Publishers Weekly - Publisher's Weekly
Abramson (We the Jury) collects 25 brief, thought-provoking commentaries on the O.J. Simpson case, several of which are reprinted from publications like Newsweek and the New Republic. Michael Eric Dyson wisely advises that the "goal should not be to transcend race, but to transcend the biased meanings associated with race." Elizabeth Schneider and Deborah Rohde pointedly remind readers how domestic violence was trivialized in this case. While Lorraine Adams and Serge F. Kovaleski lay out how Simpson's "Dream Team" of defense attorneys used its vast resources to shape a winning strategy (especially through use of a jury consultant), Rohde observes that many poor black defendants face unjust convictions. Some contributors suggest reform of the jury system; others say it should be scrapped. Joseph McNamara warns against the Los Angeles "military model" of policing, while ex-prosecutor Scott Turow takes prosecutors to task for regularly putting dishonest cops on the stand. As for the final analysis: Harvey Cox sees the case as evidence of American balkanization, while Stanley Crouch finds seeds of national maturity in racial matters. This is, as the subtitle suggests, a collection that addresses the meta-issues of the case: there is no exhaustive analysis of the prosecution's failures or of the recent spate of books by the trial's participants.(June)

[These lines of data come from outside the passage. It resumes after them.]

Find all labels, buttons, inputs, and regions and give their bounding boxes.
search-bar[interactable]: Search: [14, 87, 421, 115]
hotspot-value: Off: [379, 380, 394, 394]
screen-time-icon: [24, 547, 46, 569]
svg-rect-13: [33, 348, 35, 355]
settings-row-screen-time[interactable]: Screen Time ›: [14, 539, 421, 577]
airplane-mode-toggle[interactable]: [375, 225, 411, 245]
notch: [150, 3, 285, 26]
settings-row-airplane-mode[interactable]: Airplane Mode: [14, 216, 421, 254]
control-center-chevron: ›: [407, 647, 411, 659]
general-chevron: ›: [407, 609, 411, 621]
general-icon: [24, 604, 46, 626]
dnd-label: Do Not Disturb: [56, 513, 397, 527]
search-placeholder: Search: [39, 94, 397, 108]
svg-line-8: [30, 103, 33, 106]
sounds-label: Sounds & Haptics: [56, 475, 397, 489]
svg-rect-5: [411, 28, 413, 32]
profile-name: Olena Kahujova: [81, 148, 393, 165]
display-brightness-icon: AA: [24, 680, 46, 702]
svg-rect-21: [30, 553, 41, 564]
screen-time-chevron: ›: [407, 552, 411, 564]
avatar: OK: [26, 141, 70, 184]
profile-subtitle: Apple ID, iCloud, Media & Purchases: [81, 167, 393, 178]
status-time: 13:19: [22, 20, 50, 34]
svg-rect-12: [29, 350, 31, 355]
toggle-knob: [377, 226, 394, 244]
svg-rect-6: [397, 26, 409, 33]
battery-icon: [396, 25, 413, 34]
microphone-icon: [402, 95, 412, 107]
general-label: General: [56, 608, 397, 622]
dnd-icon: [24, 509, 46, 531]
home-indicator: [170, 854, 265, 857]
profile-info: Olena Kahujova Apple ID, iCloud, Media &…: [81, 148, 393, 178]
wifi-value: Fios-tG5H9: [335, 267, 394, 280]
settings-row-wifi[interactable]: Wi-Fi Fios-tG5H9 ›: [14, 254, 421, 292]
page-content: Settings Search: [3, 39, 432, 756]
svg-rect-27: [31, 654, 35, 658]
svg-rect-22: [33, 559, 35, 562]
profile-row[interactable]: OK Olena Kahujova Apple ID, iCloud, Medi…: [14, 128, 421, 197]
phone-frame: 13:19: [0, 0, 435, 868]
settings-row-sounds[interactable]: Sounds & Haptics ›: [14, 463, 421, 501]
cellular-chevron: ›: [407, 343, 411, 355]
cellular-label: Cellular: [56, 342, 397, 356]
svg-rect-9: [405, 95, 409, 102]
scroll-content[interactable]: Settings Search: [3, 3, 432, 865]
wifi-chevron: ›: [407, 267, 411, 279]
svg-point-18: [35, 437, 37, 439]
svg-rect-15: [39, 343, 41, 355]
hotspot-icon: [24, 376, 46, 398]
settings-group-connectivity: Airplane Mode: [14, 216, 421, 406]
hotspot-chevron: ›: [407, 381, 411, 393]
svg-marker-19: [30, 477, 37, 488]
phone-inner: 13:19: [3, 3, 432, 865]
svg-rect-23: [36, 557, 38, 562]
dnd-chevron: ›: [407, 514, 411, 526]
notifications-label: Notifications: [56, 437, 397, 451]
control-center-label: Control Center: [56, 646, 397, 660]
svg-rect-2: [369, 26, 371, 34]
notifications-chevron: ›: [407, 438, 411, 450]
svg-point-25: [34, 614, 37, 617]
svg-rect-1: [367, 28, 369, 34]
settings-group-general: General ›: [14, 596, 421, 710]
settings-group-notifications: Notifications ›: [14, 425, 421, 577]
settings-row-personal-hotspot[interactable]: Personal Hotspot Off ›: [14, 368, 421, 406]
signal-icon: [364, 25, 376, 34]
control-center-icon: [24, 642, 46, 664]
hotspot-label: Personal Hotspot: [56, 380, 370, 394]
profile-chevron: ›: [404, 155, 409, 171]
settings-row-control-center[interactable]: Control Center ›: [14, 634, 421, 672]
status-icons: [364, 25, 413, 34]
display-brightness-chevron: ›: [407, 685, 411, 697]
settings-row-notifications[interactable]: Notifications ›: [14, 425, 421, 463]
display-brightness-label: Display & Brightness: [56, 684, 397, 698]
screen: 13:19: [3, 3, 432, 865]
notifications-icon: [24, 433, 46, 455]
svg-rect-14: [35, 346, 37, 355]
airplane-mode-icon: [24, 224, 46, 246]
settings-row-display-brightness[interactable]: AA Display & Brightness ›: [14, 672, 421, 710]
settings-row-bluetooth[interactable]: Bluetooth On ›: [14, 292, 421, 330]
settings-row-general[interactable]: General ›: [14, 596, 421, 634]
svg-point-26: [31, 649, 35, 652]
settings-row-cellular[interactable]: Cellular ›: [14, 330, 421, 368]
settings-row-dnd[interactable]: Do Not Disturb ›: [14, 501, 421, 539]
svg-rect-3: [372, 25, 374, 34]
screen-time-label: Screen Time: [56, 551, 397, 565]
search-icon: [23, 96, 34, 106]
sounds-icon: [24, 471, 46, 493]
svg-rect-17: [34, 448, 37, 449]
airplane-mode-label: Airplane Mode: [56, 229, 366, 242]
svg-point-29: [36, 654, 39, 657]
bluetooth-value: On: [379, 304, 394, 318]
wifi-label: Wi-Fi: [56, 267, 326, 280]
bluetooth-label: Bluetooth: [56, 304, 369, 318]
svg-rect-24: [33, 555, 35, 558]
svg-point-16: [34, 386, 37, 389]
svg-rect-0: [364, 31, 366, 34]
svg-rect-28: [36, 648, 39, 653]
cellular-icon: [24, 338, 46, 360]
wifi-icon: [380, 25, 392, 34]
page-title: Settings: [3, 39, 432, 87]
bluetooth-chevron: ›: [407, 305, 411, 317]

The continuing cornucopia of commentary on the "Trial of the Century" has produced two more books, each shedding illuminating rays of insight onto the Simpson case, albeit from different perspectives. Abramson is a professor of political science and former prosecutor who brings together a collection of essays written by a wide spectrum of contributors, including law professors, prosecutors, historians, political scientists, philosophers, journalists, a former police chief, and a theologian. The essays address the broad social significance of the trial and together form a testimonial to the state of justice and democracy at the national level and their interrelationship in a city struggling to overcome racial division. Perceived shortcomings in the criminal justice system are discussed, as are proposals for reform. The editor fairly presents both sides of controversial issues, such as the role of race, the possibility of jury nullification, the influence of domestic violence, the need for jury reform, and the significance of legal strategies and ethics. Uelmen, on the other hand, speaks with a slantthough not surprisingly since he was a member of Simpson's defense team. In this context, his book is similar to Robert Shapiro's Search for Justice (Warner, 1996), except that Uelmen, a law professor, is able to tap his academic background to provide a more scholarly discussion of the activities of both the defense attorneys and the prosecutors, why they did what they did, and how they perhaps could have done better. Uelmen draws examples from the annals of legal history that a practicing attorney, such as Shapiro, might overlook. Both books are well written, but Abramson gives a more balanced view of events.Philip Y. Blue, State Supreme Court Criminal Branch Law Lib., New York
A collection of essays on this season's "trial of the century," edited by lawyer Abramson (Politics/Brandeis Univ.; We the Jury, 1994).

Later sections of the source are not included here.